油返し~パッオチャトボセングリ~
油返し(あぶらがえし)
兵庫県は昆陽(こや)に出たと云われる怪火の一つ、油返し。
中山寺の油を盗んだ者の魂が油返しになる――という叢原火などの怪火と似たような伝承があったかと思えば、オオカミが灯す火だとか狐の嫁入りの火だとか、諸説あってまとまらない。
特にこの油返しの情報で気になるのが、『民間伝承』の中の「妖怪名彙に寄す」に書かれている、油返しの説明文。
「パッパッパッパッとつくと、オチャオチャオチャオチャと話し聲がしトボトボトボトボとセングリセングリと後ろへかへらずにせいてとぼる」
……..日本語でお願いします。
この文は意味がよくわかっていないらしい。
強引に考えてみると、パッパッパッパッは火の灯っていく様だと仮定して、オチャオチャオチャオチャは文の通り話し声なんだろう。
その後が問題で、「トボトボトボトボとセングリセングリと」と、なぜか「と」が続く。なんだか違和感のある文である。

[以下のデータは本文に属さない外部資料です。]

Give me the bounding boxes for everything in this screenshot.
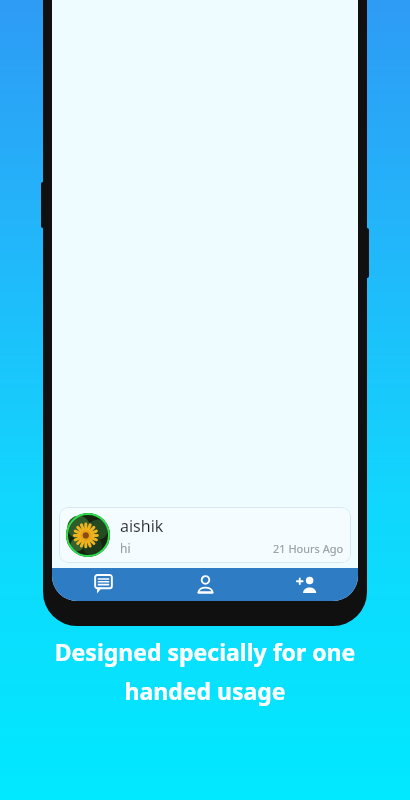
button[interactable]: Add contact — [256, 568, 358, 601]
button[interactable]: Contacts — [154, 568, 256, 601]
staticText: Designed specially for one handed usage — [18, 636, 392, 707]
staticText: 21 Hours Ago — [273, 541, 344, 556]
staticText: aishik — [120, 515, 164, 537]
button[interactable]: Messages — [52, 568, 154, 601]
staticText: hi — [120, 540, 131, 556]
button[interactable]: aishik — [59, 507, 351, 563]
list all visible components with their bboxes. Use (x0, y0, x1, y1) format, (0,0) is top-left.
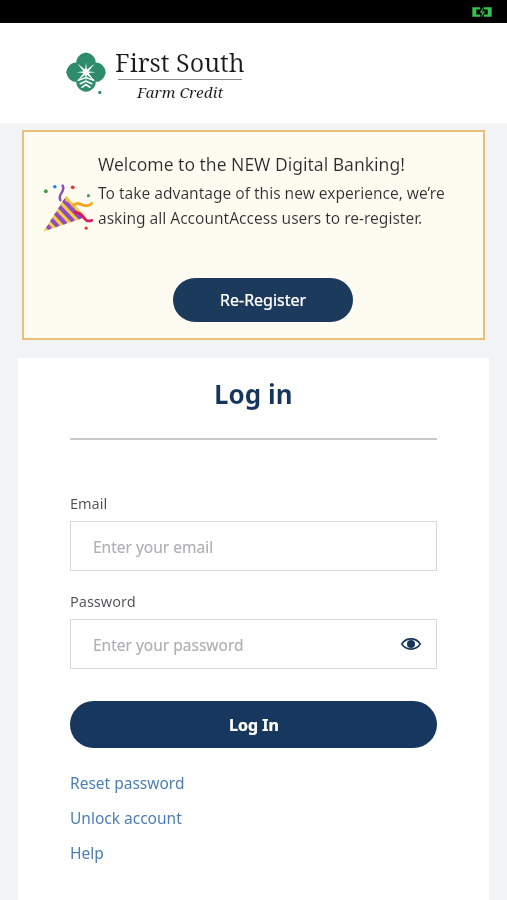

そこで色々調べると、火の勢いのない様を「とぼとぼ」と表すことがあるらしい。さらに、せんぐりは徳島辺りの方言で、「順々に」のような意味があるらしい。
というわけで強引な解釈で置き換えれば、
「パッパッパッパッと点き、オチャオチャオチャオチャとかいう話し声が聞こえ、順々に後ろに返らずしょぼい炎が慌ただしく灯る」
とかはどうだろう。うん、絶対違う。
他にこの油返し探究の切り口になりそうなのが、昆陽池と行基である。
昆陽池は、かの有名な高僧「行基」が農業用に作ったため池。
昆陽池周辺から出ていたわけだから、そのため池工事の際に命を落とした民衆が油返しとなった――とかはどうだろう。しかしこれだとちょっと由来がしょぼい。
いつも思うのだが、伝承には「いつ」というのが凄く大事だと思う。
その伝承は「いつ」の時代に語られていたものなのか?
この油返しで考えれば、もしこの伝承が奈良時代のものならば、行基とか、千僧供養とかが怪しい。
しかし戦国時代以降に出来た伝承であったならば、信長の戦火で昆陽辺りの寺はほとんど燃えちゃったりしている。となると火も関わって来るしそのへんが怪しい、となる。
伝承は人から人へと伝えられて今に至るわけで、その途中で大幅に変わっちゃったり全く別の意味を付け加えられたりするもの。難し面白い。
結局――資料が尽きればパッパッパッパッと希望の灯は消えて行きアチャチャアチャチャと思いながらトボトボトボトボ帰宅する羽目になってデングリデングリ返ってバイバイバイである。